START GIVEN RECORDS
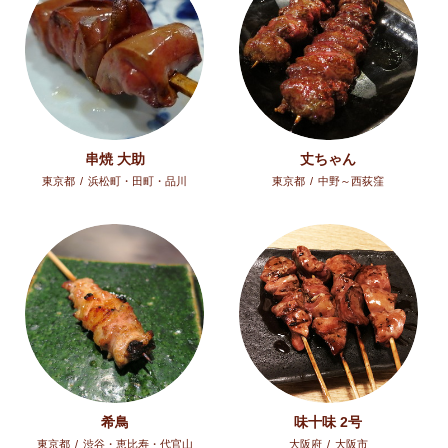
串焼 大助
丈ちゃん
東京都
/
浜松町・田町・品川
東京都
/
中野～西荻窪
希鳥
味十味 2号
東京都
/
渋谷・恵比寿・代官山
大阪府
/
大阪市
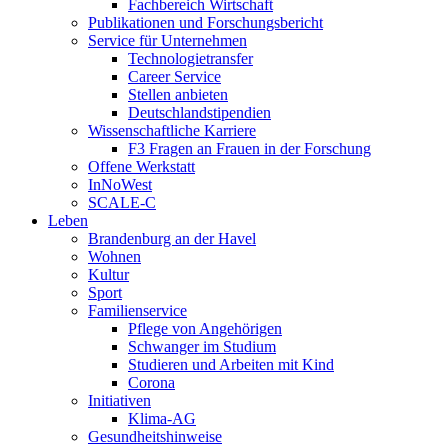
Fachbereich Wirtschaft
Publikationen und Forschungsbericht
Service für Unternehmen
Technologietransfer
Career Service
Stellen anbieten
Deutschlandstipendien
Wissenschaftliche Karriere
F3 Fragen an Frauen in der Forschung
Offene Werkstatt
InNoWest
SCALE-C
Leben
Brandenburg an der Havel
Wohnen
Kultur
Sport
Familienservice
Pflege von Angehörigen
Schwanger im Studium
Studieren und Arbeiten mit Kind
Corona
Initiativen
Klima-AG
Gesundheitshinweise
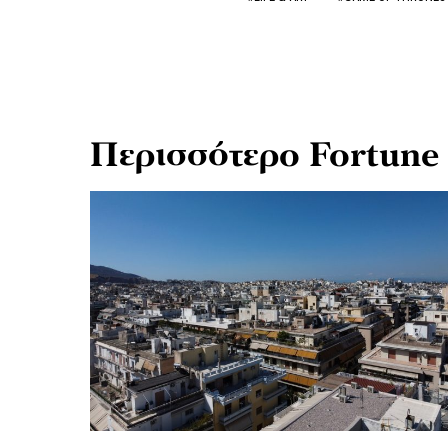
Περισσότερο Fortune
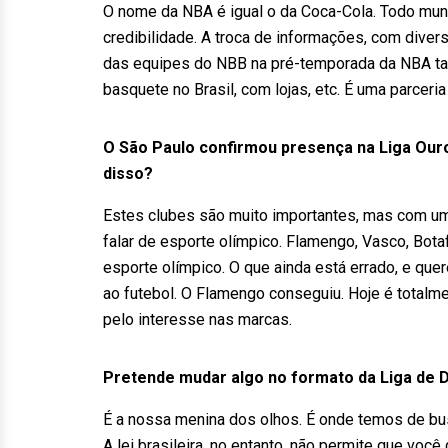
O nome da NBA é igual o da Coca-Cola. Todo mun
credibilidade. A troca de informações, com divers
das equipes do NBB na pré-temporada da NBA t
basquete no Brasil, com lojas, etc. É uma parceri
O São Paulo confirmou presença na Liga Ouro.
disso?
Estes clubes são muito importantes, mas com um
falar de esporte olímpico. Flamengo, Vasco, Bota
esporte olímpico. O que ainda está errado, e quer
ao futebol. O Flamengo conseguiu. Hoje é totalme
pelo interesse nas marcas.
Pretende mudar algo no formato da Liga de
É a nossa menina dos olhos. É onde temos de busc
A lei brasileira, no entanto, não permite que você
END GIVEN RECORDS
START GIVEN RECORDS
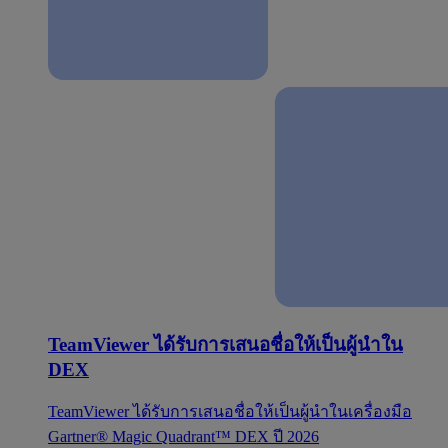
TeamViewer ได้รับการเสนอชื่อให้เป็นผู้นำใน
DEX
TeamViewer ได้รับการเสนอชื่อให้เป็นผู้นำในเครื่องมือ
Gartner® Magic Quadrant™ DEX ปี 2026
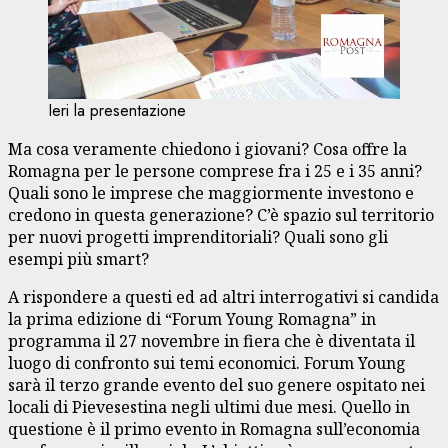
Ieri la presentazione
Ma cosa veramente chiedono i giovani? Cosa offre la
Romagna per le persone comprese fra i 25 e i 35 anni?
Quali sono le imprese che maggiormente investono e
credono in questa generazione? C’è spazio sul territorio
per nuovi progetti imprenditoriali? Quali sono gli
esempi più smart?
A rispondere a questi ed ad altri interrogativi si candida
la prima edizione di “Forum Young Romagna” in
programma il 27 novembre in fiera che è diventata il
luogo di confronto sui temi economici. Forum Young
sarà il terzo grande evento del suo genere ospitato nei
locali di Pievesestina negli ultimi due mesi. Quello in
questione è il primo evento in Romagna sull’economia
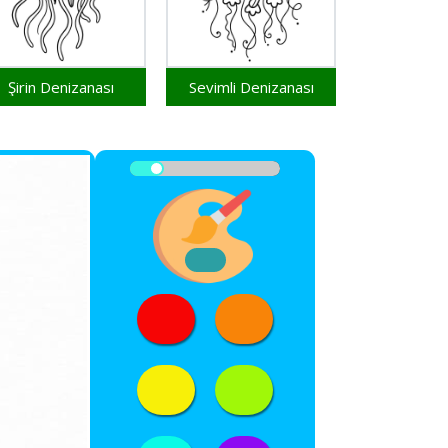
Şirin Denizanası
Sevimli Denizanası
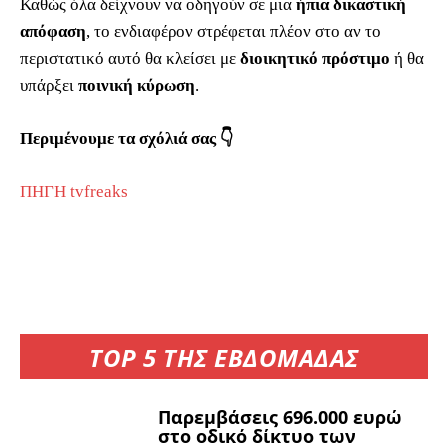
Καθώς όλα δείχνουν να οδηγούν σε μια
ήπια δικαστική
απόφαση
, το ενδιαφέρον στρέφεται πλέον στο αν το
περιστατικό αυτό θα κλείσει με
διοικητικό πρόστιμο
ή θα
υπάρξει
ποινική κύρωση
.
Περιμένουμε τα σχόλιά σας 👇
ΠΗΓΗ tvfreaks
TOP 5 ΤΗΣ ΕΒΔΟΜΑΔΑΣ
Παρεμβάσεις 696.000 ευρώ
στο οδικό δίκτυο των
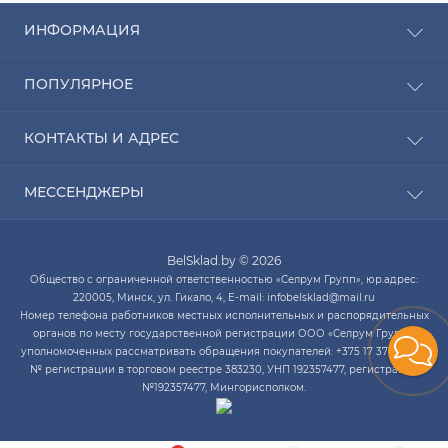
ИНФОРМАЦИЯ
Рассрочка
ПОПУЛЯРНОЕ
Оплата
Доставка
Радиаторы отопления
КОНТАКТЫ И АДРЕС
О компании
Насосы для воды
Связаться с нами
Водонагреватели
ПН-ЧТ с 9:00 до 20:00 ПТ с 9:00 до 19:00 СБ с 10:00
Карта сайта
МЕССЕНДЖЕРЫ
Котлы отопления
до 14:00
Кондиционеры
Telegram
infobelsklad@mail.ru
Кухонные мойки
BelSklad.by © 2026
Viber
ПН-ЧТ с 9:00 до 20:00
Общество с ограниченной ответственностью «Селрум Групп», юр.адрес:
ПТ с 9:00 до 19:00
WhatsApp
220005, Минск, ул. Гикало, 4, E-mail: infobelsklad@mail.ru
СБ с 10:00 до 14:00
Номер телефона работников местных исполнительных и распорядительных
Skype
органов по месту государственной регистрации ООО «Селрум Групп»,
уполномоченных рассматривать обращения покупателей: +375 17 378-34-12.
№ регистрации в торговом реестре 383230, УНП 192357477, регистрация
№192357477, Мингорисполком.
END GIVEN RECORDS
__ABOUT THIS TASK__. In the listing above, find the line with "Romagna per le" and the line with "220005, Минск, ул.". Set down both and every line between them, minus the pictures.

__TASK ANSWER__.
Romagna per le persone comprese fra i 25 e i 35 anni?
Quali sono le imprese che maggiormente investono e
credono in questa generazione? C’è spazio sul territorio
per nuovi progetti imprenditoriali? Quali sono gli
esempi più smart?
A rispondere a questi ed ad altri interrogativi si candida
la prima edizione di “Forum Young Romagna” in
programma il 27 novembre in fiera che è diventata il
luogo di confronto sui temi economici. Forum Young
sarà il terzo grande evento del suo genere ospitato nei
locali di Pievesestina negli ultimi due mesi. Quello in
questione è il primo evento in Romagna sull’economia
Şirin Denizanası
Sevimli Denizanası
Καθώς όλα δείχνουν να οδηγούν σε μια
ήπια δικαστική
απόφαση
, το ενδιαφέρον στρέφεται πλέον στο αν το
περιστατικό αυτό θα κλείσει με
διοικητικό πρόστιμο
ή θα
υπάρξει
ποινική κύρωση
.
Περιμένουμε τα σχόλιά σας 👇
ΠΗΓΗ tvfreaks
TOP 5 ΤΗΣ ΕΒΔΟΜΑΔΑΣ
Παρεμβάσεις 696.000 ευρώ
στο οδικό δίκτυο των
ИНФОРМАЦИЯ
Рассрочка
ПОПУЛЯРНОЕ
Оплата
Доставка
Радиаторы отопления
КОНТАКТЫ И АДРЕС
О компании
Насосы для воды
Связаться с нами
Водонагреватели
ПН-ЧТ с 9:00 до 20:00 ПТ с 9:00 до 19:00 СБ с 10:00
Карта сайта
МЕССЕНДЖЕРЫ
Котлы отопления
до 14:00
Кондиционеры
Telegram
infobelsklad@mail.ru
Кухонные мойки
BelSklad.by © 2026
Viber
ПН-ЧТ с 9:00 до 20:00
Общество с ограниченной ответственностью «Селрум Групп», юр.адрес:
ПТ с 9:00 до 19:00
WhatsApp
220005, Минск, ул. Гикало, 4, E-mail: infobelsklad@mail.ru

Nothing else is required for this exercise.